1.Wytyczenie possible to achieve the aim - the assumptions we want to achieve (preferably 1-2 lbs per month)
2.Motywacja
3.Obliczenie individual caloric intake
4.Plan healthy menu (remember the 3 main meals-breakfast, lunch, dinner).
5.Do not eat of sweets, crisps, processed fast food, etc.
6.Include to your diet as many fruits and vegetables.
7.Regulary accepting meals, every 3-4 hours.
8.Last light meal 2-3 hours before bedtime.



HELPFUL TIPS:

• Remove from the refrigerator all the fattening and unhealthy products. In moments of weakness will not tempt you :-) ...

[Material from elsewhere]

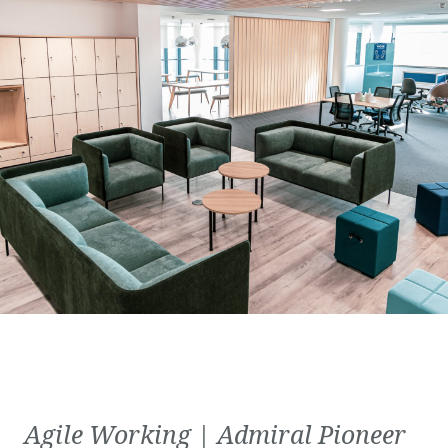
Agile Working | Admiral Pioneer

• Before a planned weight loss go shopping. The store only choose healthy products that will be necessary to prepare the diet (previously planned) meals.
• NOTES - will allow you to consciously control the number of calories. Save it all the meals they ate / Fort together with the calorific value.
• kitchen scales - without the weight of it will be difficult to determine whether the hand holding an apple weighing 100g or 200g. Thus, to determine the calorific value will be inaccurate.
• Purchase tickets for the gym, pool, or fitness club - will have no extra motivation to take up physical activity.
• Control weight of not more than once a month. Measurement of body circumferences using a centimeter tape is much more accurate. The results obtained in a notebook handy to save.